=== Section Start ===

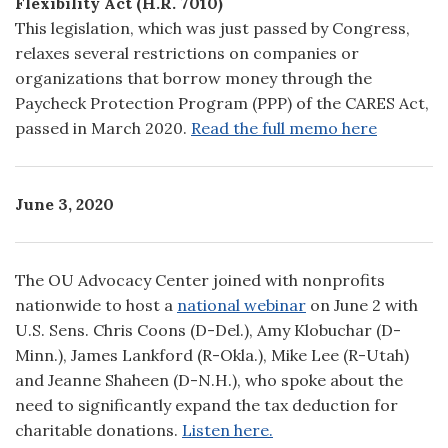
Flexibility Act (H.R. 7010)
This legislation, which was just passed by Congress,
relaxes several restrictions on companies or
organizations that borrow money through the
Paycheck Protection Program (PPP) of the CARES Act,
passed in March 2020.
Read the full memo here
June 3, 2020
The OU Advocacy Center joined with nonprofits
nationwide to host a
national webinar
on June 2 with
U.S. Sens. Chris Coons (D-Del.), Amy Klobuchar (D-
Minn.), James Lankford (R-Okla.), Mike Lee (R-Utah)
and Jeanne Shaheen (D-N.H.), who spoke about the
need to significantly expand the tax deduction for
charitable donations.
Listen here.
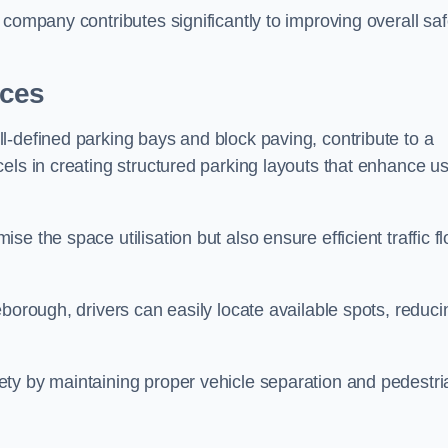
company contributes significantly to improving overall saf
aces
l-defined parking bays and block paving, contribute to a
els in creating structured parking layouts that enhance u
e the space utilisation but also ensure efficient traffic f
borough, drivers can easily locate available spots, reduci
ty by maintaining proper vehicle separation and pedestri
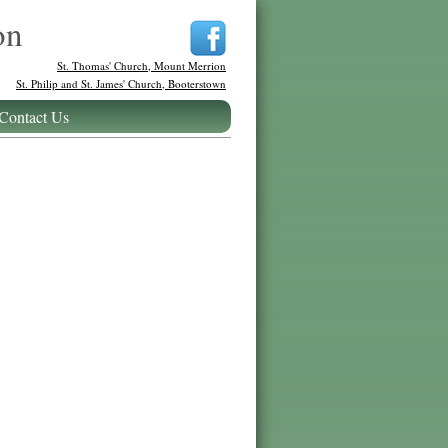
on
St. Thomas' Church, Mount Merrion
St. Philip and St. James' Church, Booterstown
Contact Us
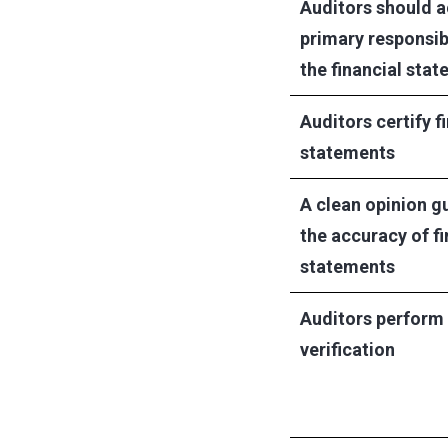
Auditors should a
primary responsibi
the financial sta
Auditors certify f
statements
A clean opinion g
the accuracy of fi
statements
Auditors perform
verification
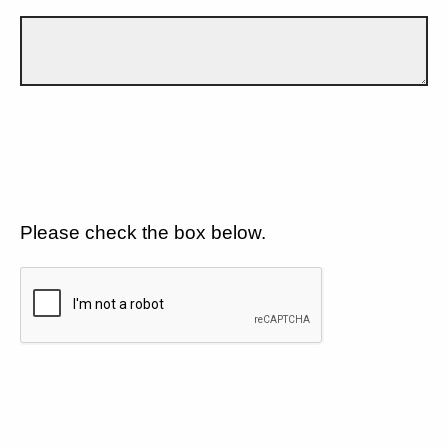
Please check the box below.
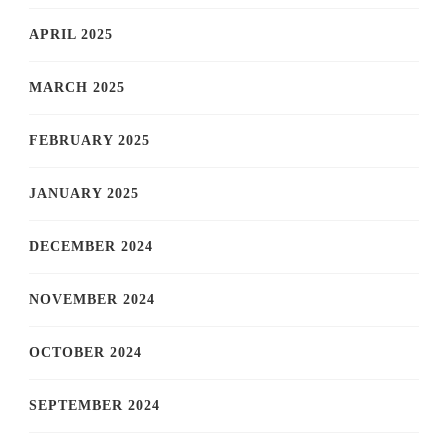
APRIL 2025
MARCH 2025
FEBRUARY 2025
JANUARY 2025
DECEMBER 2024
NOVEMBER 2024
OCTOBER 2024
SEPTEMBER 2024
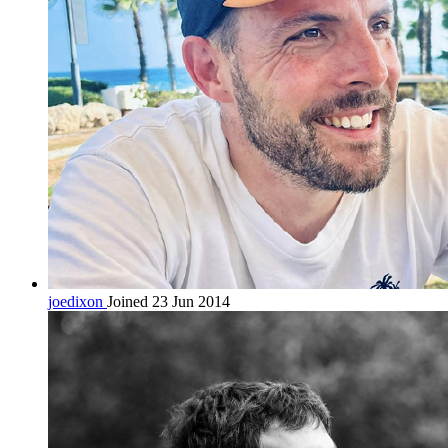
joedixon
Joined 23 Jun 2014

=== Section End ===

## Problem details
Return, in full, every line of these entries that holds "James".

## The answer
Minn.), James Lankford (R-Okla.), Mike Lee (R-Utah)
St. Philip and St. James' Church, Booterstown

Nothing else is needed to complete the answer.